DATA FOR PROCESSING ▸
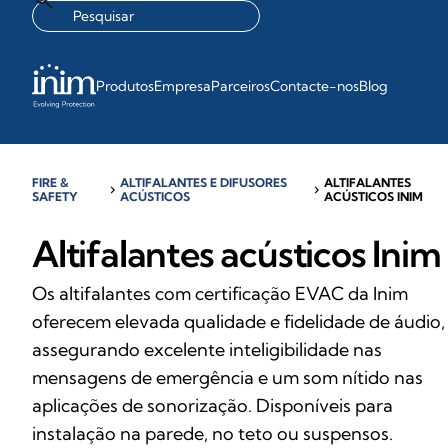
Produtos
Empresa
Parceiros
Contacte-nos
Blog
FIRE &
ALTIFALANTES E DIFUSORES
ALTIFALANTES
chevron_right
chevron_right
SAFETY
ACÚSTICOS
ACÚSTICOS INIM
Altifalantes acústicos Inim
Os altifalantes com certificação EVAC da Inim
oferecem elevada qualidade e fidelidade de áudio,
assegurando excelente inteligibilidade nas
mensagens de emergência e um som nítido nas
aplicações de sonorização. Disponíveis para
instalação na parede, no teto ou suspensos.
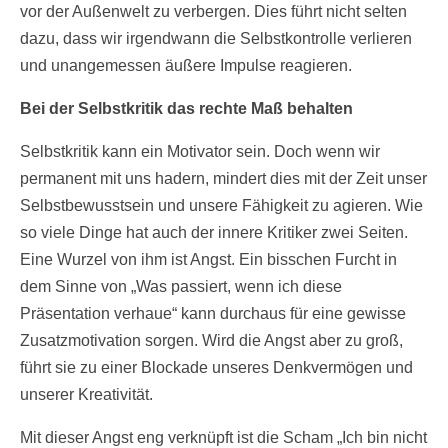
vor der Außenwelt zu verbergen. Dies führt nicht selten
dazu, dass wir irgendwann die Selbstkontrolle verlieren
und unangemessen äußere Impulse reagieren.
Bei der Selbstkritik das rechte Maß behalten
Selbstkritik kann ein Motivator sein. Doch wenn wir
permanent mit uns hadern, mindert dies mit der Zeit unser
Selbstbewusstsein und unsere Fähigkeit zu agieren. Wie
so viele Dinge hat auch der innere Kritiker zwei Seiten.
Eine Wurzel von ihm ist Angst. Ein bisschen Furcht in
dem Sinne von „Was passiert, wenn ich diese
Präsentation verhaue“ kann durchaus für eine gewisse
Zusatzmotivation sorgen. Wird die Angst aber zu groß,
führt sie zu einer Blockade unseres Denkvermögen und
unserer Kreativität.
Mit dieser Angst eng verknüpft ist die Scham „Ich bin nicht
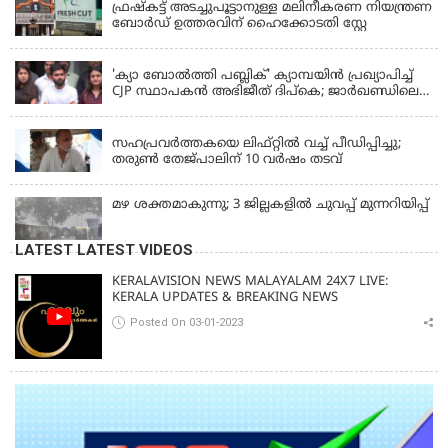
ഫ്രഷ്‌കട്ട് അടച്ചുപൂട്ടാനുള്ള മലിനീകരണ നിയന്ത്രണ
ബോർഡ് ഉത്തരവിന് ഹൈക്കോടതി സ്റ്റേ
KERALA
'ക്യാ ബോൽത്തി പബ്ലിക്' ക്യാമ്പയിൻ പ്രഖ്യാപിച്ച്
CJP സ്ഥാപകൻ അഭിജീത് ദിപ്കെ; ജാർഖണ്ഡിലെ
വിദ്യാർത്ഥി പ്രക്ഷോഭത്തിലും മറുപടി
LATEST NEWS
സഹപ്രവർത്തകയെ ലിഫ്റ്റിൽ വച്ച് പീഡിപ്പിച്ചു;
തരുൺ തേജ്‌പാലിന് 10 വർഷം തടവ്
മഴ ശക്തമാകുന്നു; 3 ജില്ലകളിൽ ചുവപ്പ് മുന്നറിയിപ്പ്
LATEST LATEST VIDEOS
KERALAVISION NEWS MALAYALAM 24X7 LIVE:
KERALA UPDATES & BREAKING NEWS
Posted On 03-01-2023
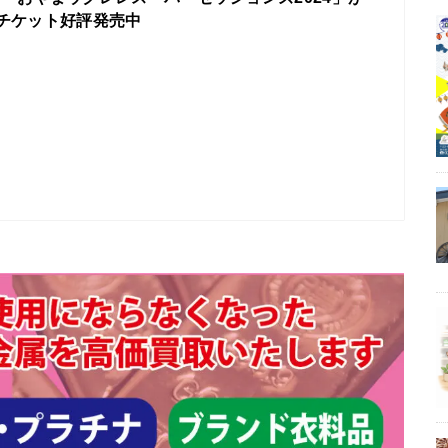
！チケット好評発売中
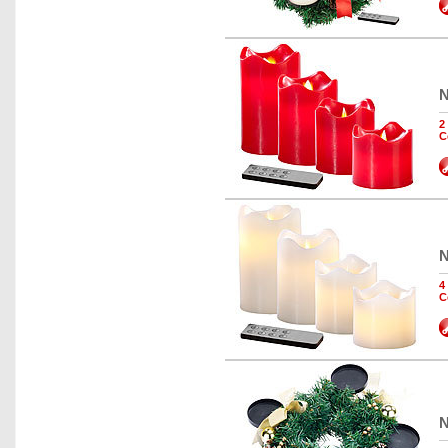
N
2
C
N
4
C
N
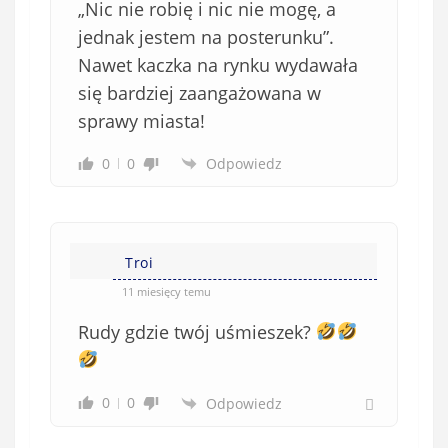
„Nic nie robię i nic nie mogę, a
jednak jestem na posterunku”.
Nawet kaczka na rynku wydawała
się bardziej zaangażowana w
sprawy miasta!
0
0
Odpowiedz
Troi
11 miesięcy temu
Rudy gdzie twój uśmieszek?
0
0
Odpowiedz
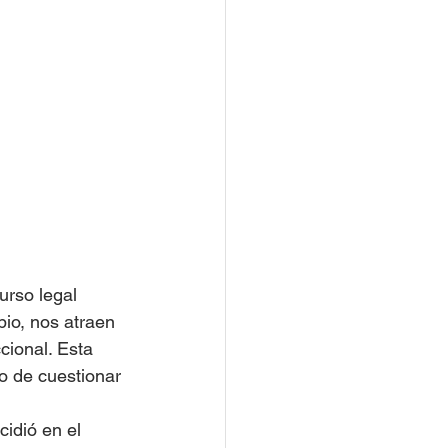
urso legal 
io, nos atraen 
cional. Esta 
o de cuestionar 
idió en el 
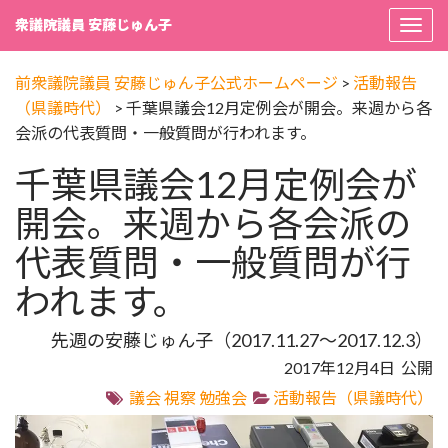
衆議院議員 安藤じゅん子
Togg
navi
前衆議院議員 安藤じゅん子公式ホームページ
>
活動報告
（県議時代）
>
千葉県議会12月定例会が開会。来週から各
会派の代表質問・一般質問が行われます。
千葉県議会12月定例会が
開会。来週から各会派の
代表質問・一般質問が行
われます。
先週の安藤じゅん子（2017.11.27～2017.12.3）
2017年12月4日 公開
議会
視察
勉強会
活動報告（県議時代）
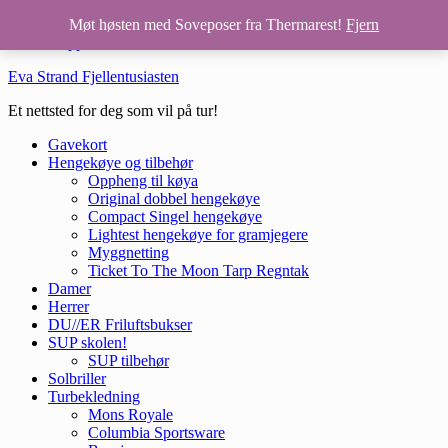
Hopp til hovedinnhold
Møt høsten med Soveposer fra Thermarest!
Fjern
Hopp til bunntekst
Eva Strand Fjellentusiasten
Et nettsted for deg som vil på tur!
Gavekort
Hengekøye og tilbehør
Oppheng til køya
Original dobbel hengekøye
Compact Singel hengekøye
Lightest hengekøye for gramjegere
Myggnetting
Ticket To The Moon Tarp Regntak
Damer
Herrer
DU//ER Friluftsbukser
SUP skolen!
SUP tilbehør
Solbriller
Turbekledning
Mons Royale
Columbia Sportsware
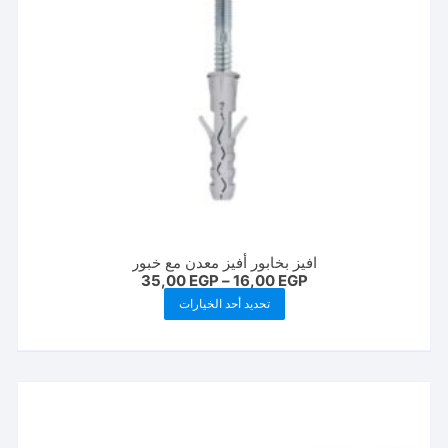
افيز بخابور أفيز معدن مع خبور
نطاق
35,00
EGP
–
16,00
EGP
السعر:
هناك
تحديد أحد الخيارات
من
العديد
خلال
من
الأشكال
المختلفة
لهذا
المنتج.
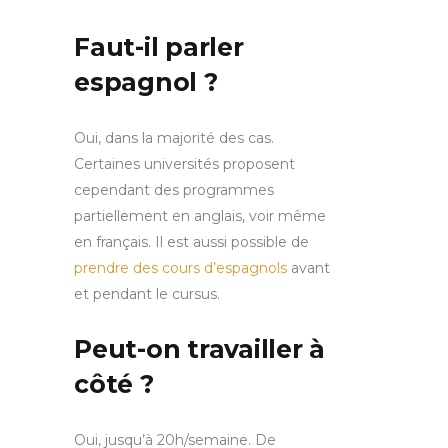
Faut-il parler
espagnol ?
Oui, dans la majorité des cas.
Certaines universités proposent
cependant des programmes
partiellement en anglais, voir même
en français. Il est aussi possible de
prendre des cours d’espagnols
avant
et pendant le cursus.
Peut-on travailler à
côté ?
Oui, jusqu’à 20h/semaine. De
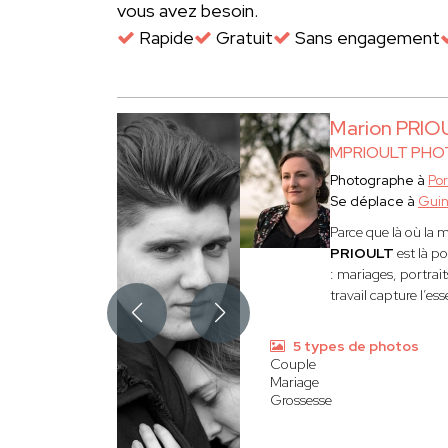
vous avez besoin.
Rapide
Gratuit
Sans engagement
Marion PRIO
MPRIOULT PHO
Photographe à
Po
Se déplace à
Gui
Parce que là où la m
PRIOULT
est là p
: mariages, portrait
travail capture l’ess
5 types de photos
Couple
Mariage
Grossesse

TASK TO CARRY OUT ▸
From the entries above, output every line exactly and omit any image.

EXPECTED OUTPUT ▸
Produtos
Empresa
Parceiros
Contacte-nos
Blog
FIRE &
ALTIFALANTES E DIFUSORES
ALTIFALANTES
chevron_right
chevron_right
SAFETY
ACÚSTICOS
ACÚSTICOS INIM
Altifalantes acústicos Inim
Os altifalantes com certificação EVAC da Inim
oferecem elevada qualidade e fidelidade de áudio,
assegurando excelente inteligibilidade nas
mensagens de emergência e um som nítido nas
aplicações de sonorização. Disponíveis para
instalação na parede, no teto ou suspensos.
vor der Außenwelt zu verbergen. Dies führt nicht selten
dazu, dass wir irgendwann die Selbstkontrolle verlieren
und unangemessen äußere Impulse reagieren.
Bei der Selbstkritik das rechte Maß behalten
Selbstkritik kann ein Motivator sein. Doch wenn wir
permanent mit uns hadern, mindert dies mit der Zeit unser
Selbstbewusstsein und unsere Fähigkeit zu agieren. Wie
so viele Dinge hat auch der innere Kritiker zwei Seiten.
Eine Wurzel von ihm ist Angst. Ein bisschen Furcht in
dem Sinne von „Was passiert, wenn ich diese
Präsentation verhaue“ kann durchaus für eine gewisse
Zusatzmotivation sorgen. Wird die Angst aber zu groß,
führt sie zu einer Blockade unseres Denkvermögen und
unserer Kreativität.
Mit dieser Angst eng verknüpft ist die Scham „Ich bin nicht
ഫ്രഷ്‌കട്ട് അടച്ചുപൂട്ടാനുള്ള മലിനീകരണ നിയന്ത്രണ
ബോർഡ് ഉത്തരവിന് ഹൈക്കോടതി സ്റ്റേ
KERALA
'ക്യാ ബോൽത്തി പബ്ലിക്' ക്യാമ്പയിൻ പ്രഖ്യാപിച്ച്
CJP സ്ഥാപകൻ അഭിജീത് ദിപ്കെ; ജാർഖണ്ഡിലെ
വിദ്യാർത്ഥി പ്രക്ഷോഭത്തിലും മറുപടി
LATEST NEWS
സഹപ്രവർത്തകയെ ലിഫ്റ്റിൽ വച്ച് പീഡിപ്പിച്ചു;
തരുൺ തേജ്‌പാലിന് 10 വർഷം തടവ്
മഴ ശക്തമാകുന്നു; 3 ജില്ലകളിൽ ചുവപ്പ് മുന്നറിയിപ്പ്
LATEST LATEST VIDEOS
KERALAVISION NEWS MALAYALAM 24X7 LIVE:
KERALA UPDATES & BREAKING NEWS
Posted On 03-01-2023
！チケット好評発売中
N
2
C
N
4
C
N
„Nic nie robię i nic nie mogę, a
jednak jestem na posterunku”.
Nawet kaczka na rynku wydawała
się bardziej zaangażowana w
sprawy miasta!
0
0
Odpowiedz
Troi
11 miesięcy temu
Rudy gdzie twój uśmieszek?
0
0
Odpowiedz
urso legal 
io, nos atraen 
cional. Esta 
o de cuestionar 
idió en el 
衆議院議員 安藤じゅん子
Togg
navi
前衆議院議員 安藤じゅん子公式ホームページ
>
活動報告
（県議時代）
>
千葉県議会12月定例会が開会。来週から各
会派の代表質問・一般質問が行われます。
千葉県議会12月定例会が
開会。来週から各会派の
代表質問・一般質問が行
われます。
先週の安藤じゅん子（2017.11.27～2017.12.3）
2017年12月4日 公開
議会
視察
勉強会
活動報告（県議時代）
Hopp til hovedinnhold
Møt høsten med Soveposer fra Thermarest!
Fjern
Hopp til bunntekst
Eva Strand Fjellentusiasten
Et nettsted for deg som vil på tur!
Gavekort
Hengekøye og tilbehør
Oppheng til køya
Original dobbel hengekøye
Compact Singel hengekøye
Lightest hengekøye for gramjegere
Myggnetting
Ticket To The Moon Tarp Regntak
Damer
Herrer
DU//ER Friluftsbukser
SUP skolen!
SUP tilbehør
Solbriller
Turbekledning
Mons Royale
Columbia Sportsware
افيز بخابور أفيز معدن مع خبور
نطاق
35,00
EGP
–
16,00
EGP
السعر:
هناك
تحديد أحد الخيارات
من
العديد
خلال
من
الأشكال
المختلفة
لهذا
المنتج.
Faut-il parler
espagnol ?
Oui, dans la majorité des cas.
Certaines universités proposent
cependant des programmes
partiellement en anglais, voir même
en français. Il est aussi possible de
prendre des cours d’espagnols
avant
et pendant le cursus.
Peut-on travailler à
côté ?
Oui, jusqu’à 20h/semaine. De
vous avez besoin.
Rapide
Gratuit
Sans engagement
Marion PRIO
MPRIOULT PHO
Photographe à
Po
Se déplace à
Gui
Parce que là où la m
PRIOULT
est là p
: mariages, portrait
travail capture l’ess
5 types de photos
Couple
Mariage
Grossesse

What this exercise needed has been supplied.